Catalysed by the shock of the 7/7 attacks, the UK’s counter-terrorism approach was shaped by the early 2000s threat environment, with a focus on formalised Islamist terrorist groups such as al-Qaeda. Two decades later, the apparatus is under strain from enormous caseloads and has struggled to adapt to a very different set of threats.

This article analyses the UK’s policy responses to Islamist extremism over the past two decades, examining how they have evolved alongside a shifting threat landscape, as well as how they have redefined the relationship between Muslim communities and the state. It also explores the development of interventions and counter-narratives, and considers the need for a comprehensive, rights-based strategy that addresses the specific threats we face 20 years after 7/7.

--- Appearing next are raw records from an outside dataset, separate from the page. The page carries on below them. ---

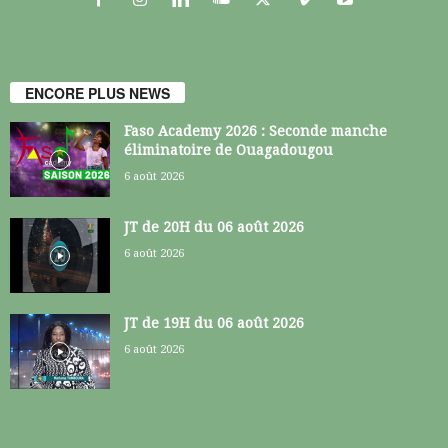
ENCORE PLUS NEWS
Faso Academy 2026 : Seconde manche
éliminatoire de Ouagadougou
6 août 2026
JT de 20H du 06 août 2026
6 août 2026
JT de 19H du 06 août 2026
6 août 2026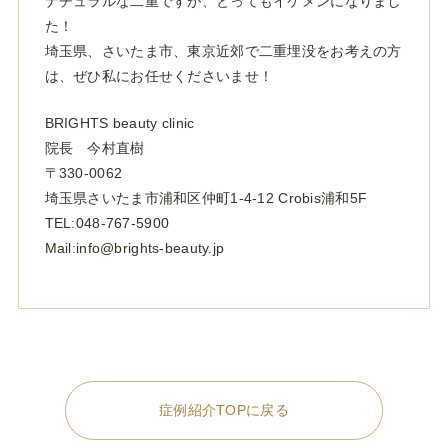
ナチュラルな二重ですが、とってもイケメンになりまし
た！
埼玉県、さいたま市、東京近郊で二重埋没をお考えの方
は、ぜひ私にお任せくださいませ！
BRIGHTS beauty clinic
院長 今村直樹
〒330-0062
埼玉県さいたま市浦和区仲町1-4-12 Crobis浦和5F
TEL:048-767-5900
Mail:info@brights-beauty.jp
症例紹介TOPに戻る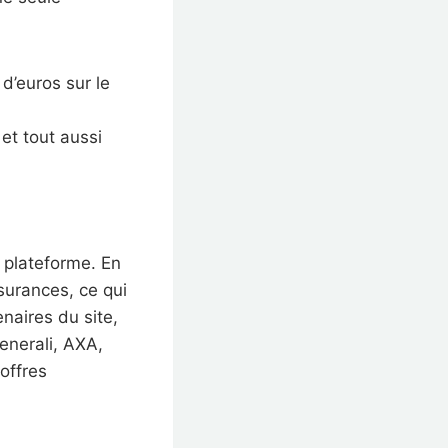
d’euros sur le
et tout aussi
 plateforme. En
surances, ce qui
enaires du site,
enerali, AXA,
offres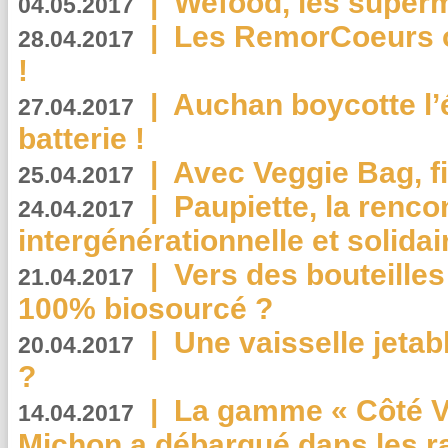
|
Wefood, les superm
04.05.2017
|
Les RemorCoeurs on
28.04.2017
!
|
Auchan boycotte l’
27.04.2017
batterie !
|
Avec Veggie Bag, fi
25.04.2017
|
Paupiette, la renco
24.04.2017
intergénérationnelle et solidair
|
Vers des bouteilles
21.04.2017
100% biosourcé ?
|
Une vaisselle jeta
20.04.2017
?
|
La gamme « Côté Vé
14.04.2017
Michon a débarqué dans les r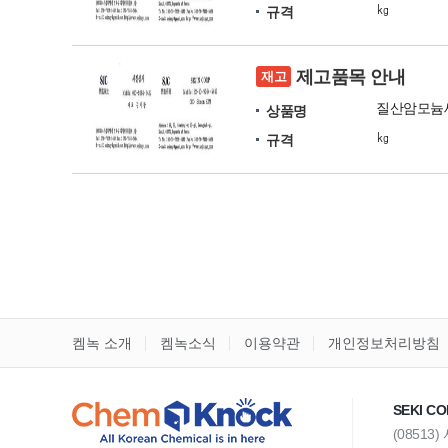
㎏
규격
제고품목 안내
재고
질산암모늄
상품명
㎏
규격
켐녹 소개
켐녹소식
이용약관
개인정보처리방침
SEKI CO
(08513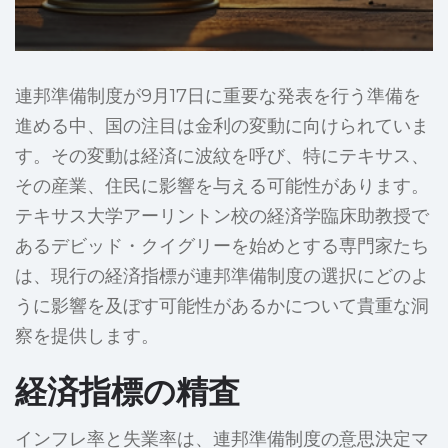
連邦準備制度が9月17日に重要な発表を行う準備を
進める中、国の注目は金利の変動に向けられていま
す。その変動は経済に波紋を呼び、特にテキサス、
その産業、住民に影響を与える可能性があります。
テキサス大学アーリントン校の経済学臨床助教授で
あるデビッド・クイグリーを始めとする専門家たち
は、現行の経済指標が連邦準備制度の選択にどのよ
うに影響を及ぼす可能性があるかについて貴重な洞
察を提供します。
経済指標の精査
インフレ率と失業率は、連邦準備制度の意思決定マ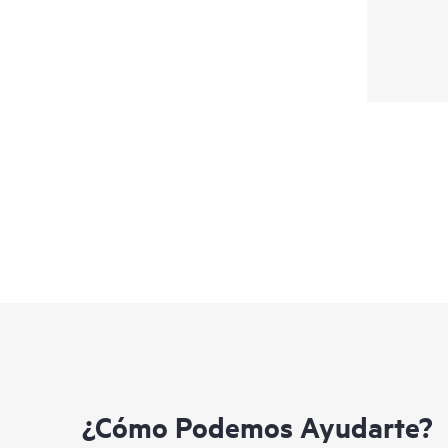
¿Cómo Podemos Ayudarte?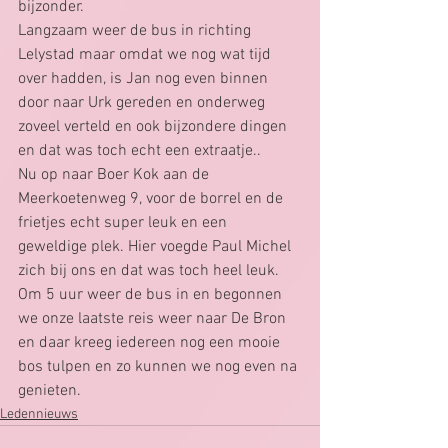
bijzonder.
Langzaam weer de bus in richting 
Lelystad maar omdat we nog wat tijd 
over hadden, is Jan nog even binnen 
door naar Urk gereden en onderweg 
zoveel verteld en ook bijzondere dingen 
en dat was toch echt een extraatje..
Nu op naar Boer Kok aan de 
Meerkoetenweg 9, voor de borrel en de 
frietjes echt super leuk en een 
geweldige plek. Hier voegde Paul Michel 
zich bij ons en dat was toch heel leuk.
Om 5 uur weer de bus in en begonnen 
we onze laatste reis weer naar De Bron 
en daar kreeg iedereen nog een mooie 
bos tulpen en zo kunnen we nog even na 
genieten.
Ledennieuws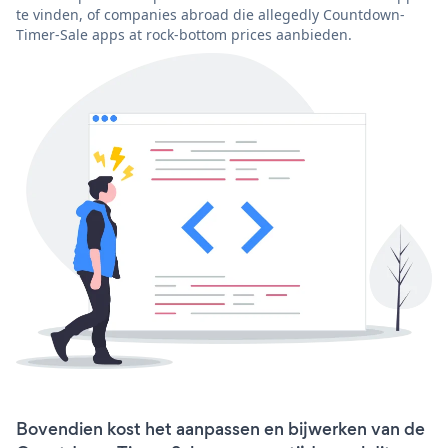
te vinden, of companies abroad die allegedly Countdown-
Timer-Sale apps at rock-bottom prices aanbieden.
Bovendien kost het aanpassen en bijwerken van de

The evolving UK counter-terrorism policy landscape

Announced as part of the 2003 counter-terrorism strategy (CONTEST), the development of the Prevent counter-radicalisation policy began in earnest in August 2005, a month after the 7/7 bombings. The Preventing Extremism Together Working Group sought to engage Muslim communities across the country, with a Prevent Strategy relaunched in 2006. Its premise was simple: identifying those committed to a terrorist ideology, reducing their likelihood of violence and diminishing their ideological attachment.

Prevent was police-led, attracting accusations of an intelligence-gathering operation and cementing a sense of the securitisation of Muslim communities. This perception has persisted, even as Prevent’s casework is now dominated by extreme right-wing and non-ideological referrals rather than Islamist extremist cases.

The core aim of Prevent to stop people from becoming terrorists or supporting terrorism technically has remained, but its remit and delivery has evolved considerably over the past 20 years. A 2011 review broadened its attention to a resurgent far right. It also bolted on a focus on non-violent extremism, aiming to reduce permissive environments that could serve as a recruiting pool for potential terrorists. The 2011 review further restructured the delivery of Prevent: this included the introduction of multi-disciplinary panels from social care and other frontline services to offer tailored support for individuals susceptible to radicalisation. A 2015 update incorporated a controversial statutory duty mandating public sector workers (including teachers and healthcare professionals) to safeguard individuals from radicalisation and prevent them from becoming terrorists.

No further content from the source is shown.